What: Shares of insurer AIG
So what: AIG announced today that it has locked down $4.3 billion in private-market funding to replace the loans from the Federal Reserve Bank of New York. The loans are coming from 36 banks including Bank of America, JPMorgan Chase, Citigroup, and Goldman Sachs and are split between a $3 billion facility for AIG and a $1.3 billion facility for AIG subsidiary Chartis. The loan commitments are another key step for AIG as it continues its trek to regain financial market trust and return to being a fully private company.

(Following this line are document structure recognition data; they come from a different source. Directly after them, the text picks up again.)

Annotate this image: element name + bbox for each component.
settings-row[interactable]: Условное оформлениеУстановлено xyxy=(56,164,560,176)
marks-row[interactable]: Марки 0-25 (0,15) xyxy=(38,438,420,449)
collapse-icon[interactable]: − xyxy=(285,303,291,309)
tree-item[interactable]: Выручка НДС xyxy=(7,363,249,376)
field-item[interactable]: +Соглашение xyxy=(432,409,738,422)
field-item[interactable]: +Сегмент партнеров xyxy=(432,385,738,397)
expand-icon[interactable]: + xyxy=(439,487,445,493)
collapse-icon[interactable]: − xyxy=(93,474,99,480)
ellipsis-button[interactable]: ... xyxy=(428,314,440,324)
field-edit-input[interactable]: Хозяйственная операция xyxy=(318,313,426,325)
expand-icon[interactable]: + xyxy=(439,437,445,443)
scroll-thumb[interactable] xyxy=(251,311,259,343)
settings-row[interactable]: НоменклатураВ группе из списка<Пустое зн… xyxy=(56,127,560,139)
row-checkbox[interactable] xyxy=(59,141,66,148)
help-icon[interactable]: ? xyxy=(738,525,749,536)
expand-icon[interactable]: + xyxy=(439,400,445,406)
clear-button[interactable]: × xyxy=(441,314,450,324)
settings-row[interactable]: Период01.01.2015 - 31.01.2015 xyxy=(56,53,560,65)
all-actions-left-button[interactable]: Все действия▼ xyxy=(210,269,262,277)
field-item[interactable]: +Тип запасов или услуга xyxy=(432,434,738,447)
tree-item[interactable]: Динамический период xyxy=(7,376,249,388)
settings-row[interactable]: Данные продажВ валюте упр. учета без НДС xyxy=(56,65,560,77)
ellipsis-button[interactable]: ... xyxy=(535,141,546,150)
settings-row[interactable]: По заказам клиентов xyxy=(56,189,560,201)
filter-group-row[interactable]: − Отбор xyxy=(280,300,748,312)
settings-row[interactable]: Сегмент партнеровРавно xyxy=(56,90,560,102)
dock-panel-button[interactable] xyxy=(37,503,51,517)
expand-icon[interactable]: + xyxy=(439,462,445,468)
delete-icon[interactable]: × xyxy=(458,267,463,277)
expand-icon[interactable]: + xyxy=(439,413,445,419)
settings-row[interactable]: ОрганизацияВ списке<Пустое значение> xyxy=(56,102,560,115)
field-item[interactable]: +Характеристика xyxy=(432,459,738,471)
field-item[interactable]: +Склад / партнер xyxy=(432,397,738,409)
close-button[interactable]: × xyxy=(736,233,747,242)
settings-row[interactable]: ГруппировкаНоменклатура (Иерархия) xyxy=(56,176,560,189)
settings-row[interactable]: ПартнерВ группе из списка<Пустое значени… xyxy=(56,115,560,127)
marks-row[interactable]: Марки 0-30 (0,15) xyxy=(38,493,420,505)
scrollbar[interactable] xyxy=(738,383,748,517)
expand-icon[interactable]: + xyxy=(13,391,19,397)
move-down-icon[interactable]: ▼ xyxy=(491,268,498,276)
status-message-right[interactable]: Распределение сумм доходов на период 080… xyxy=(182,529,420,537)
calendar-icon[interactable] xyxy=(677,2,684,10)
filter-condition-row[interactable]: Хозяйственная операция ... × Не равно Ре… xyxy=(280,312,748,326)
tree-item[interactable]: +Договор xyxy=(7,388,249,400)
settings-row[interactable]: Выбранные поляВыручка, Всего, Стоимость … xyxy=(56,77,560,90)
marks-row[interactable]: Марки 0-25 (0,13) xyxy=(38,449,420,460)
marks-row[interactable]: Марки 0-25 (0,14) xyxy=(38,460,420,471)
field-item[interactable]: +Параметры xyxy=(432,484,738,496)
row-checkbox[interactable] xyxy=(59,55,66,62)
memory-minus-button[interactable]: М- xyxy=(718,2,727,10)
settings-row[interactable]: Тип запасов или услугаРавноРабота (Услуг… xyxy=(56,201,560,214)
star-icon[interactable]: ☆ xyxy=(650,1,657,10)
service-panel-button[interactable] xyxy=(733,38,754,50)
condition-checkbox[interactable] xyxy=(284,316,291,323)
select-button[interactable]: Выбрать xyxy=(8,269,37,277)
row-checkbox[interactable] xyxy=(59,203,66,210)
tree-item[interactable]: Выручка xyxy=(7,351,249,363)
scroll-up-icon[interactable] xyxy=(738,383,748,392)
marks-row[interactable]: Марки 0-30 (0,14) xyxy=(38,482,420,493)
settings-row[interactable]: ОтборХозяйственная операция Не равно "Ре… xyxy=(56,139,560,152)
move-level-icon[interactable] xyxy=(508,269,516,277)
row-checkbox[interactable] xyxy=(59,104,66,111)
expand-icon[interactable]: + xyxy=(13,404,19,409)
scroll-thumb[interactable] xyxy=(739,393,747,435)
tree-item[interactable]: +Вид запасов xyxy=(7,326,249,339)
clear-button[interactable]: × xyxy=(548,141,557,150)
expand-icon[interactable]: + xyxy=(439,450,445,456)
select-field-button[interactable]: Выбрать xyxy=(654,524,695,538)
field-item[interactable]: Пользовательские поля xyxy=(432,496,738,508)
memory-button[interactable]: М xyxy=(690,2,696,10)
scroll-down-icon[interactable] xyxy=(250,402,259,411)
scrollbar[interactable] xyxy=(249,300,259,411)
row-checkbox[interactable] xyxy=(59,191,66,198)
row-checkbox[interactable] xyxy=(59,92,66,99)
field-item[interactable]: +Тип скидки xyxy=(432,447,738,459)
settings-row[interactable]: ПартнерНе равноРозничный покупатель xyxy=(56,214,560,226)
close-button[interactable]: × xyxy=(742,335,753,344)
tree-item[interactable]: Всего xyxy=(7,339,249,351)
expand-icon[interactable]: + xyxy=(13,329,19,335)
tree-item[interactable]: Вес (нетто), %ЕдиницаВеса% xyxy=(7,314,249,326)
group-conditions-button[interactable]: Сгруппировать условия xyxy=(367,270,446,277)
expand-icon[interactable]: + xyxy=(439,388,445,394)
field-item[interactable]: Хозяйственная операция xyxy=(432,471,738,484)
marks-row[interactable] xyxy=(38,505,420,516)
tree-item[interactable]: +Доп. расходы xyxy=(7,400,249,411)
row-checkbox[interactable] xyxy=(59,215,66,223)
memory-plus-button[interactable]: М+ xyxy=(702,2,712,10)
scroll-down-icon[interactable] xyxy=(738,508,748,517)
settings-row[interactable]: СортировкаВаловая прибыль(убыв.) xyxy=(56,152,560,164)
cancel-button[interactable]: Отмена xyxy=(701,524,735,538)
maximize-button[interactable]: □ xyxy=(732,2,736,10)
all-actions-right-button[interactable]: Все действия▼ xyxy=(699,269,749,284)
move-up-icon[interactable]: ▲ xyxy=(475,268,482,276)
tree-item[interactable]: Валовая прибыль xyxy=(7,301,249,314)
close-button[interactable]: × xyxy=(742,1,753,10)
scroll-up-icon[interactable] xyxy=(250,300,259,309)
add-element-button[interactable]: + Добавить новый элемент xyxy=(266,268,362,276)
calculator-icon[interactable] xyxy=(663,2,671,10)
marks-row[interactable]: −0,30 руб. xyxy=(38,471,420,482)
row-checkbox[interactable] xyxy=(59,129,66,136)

Now what: It's been an exciting time for AIG lately as it not only has been making moves to get Uncle Sam off its back, but people involved with the company are starting to talk about growth again. At this point, the stock still trades at multiples below AIG's historical valuations -- though it's highly questionable whether the post-bailout AIG will be much like the pre-bailout company. We've seen savvy investors continue to build stakes in the company, but we've also seen the stock soar this year (it's nearly tripled since its February lows). If I were a betting man, I'd say we'll probably see some more upside action as the company continues to make progress toward paying back the government. But as far as the company being a solid, long-term investment, I think that's still a big question mark.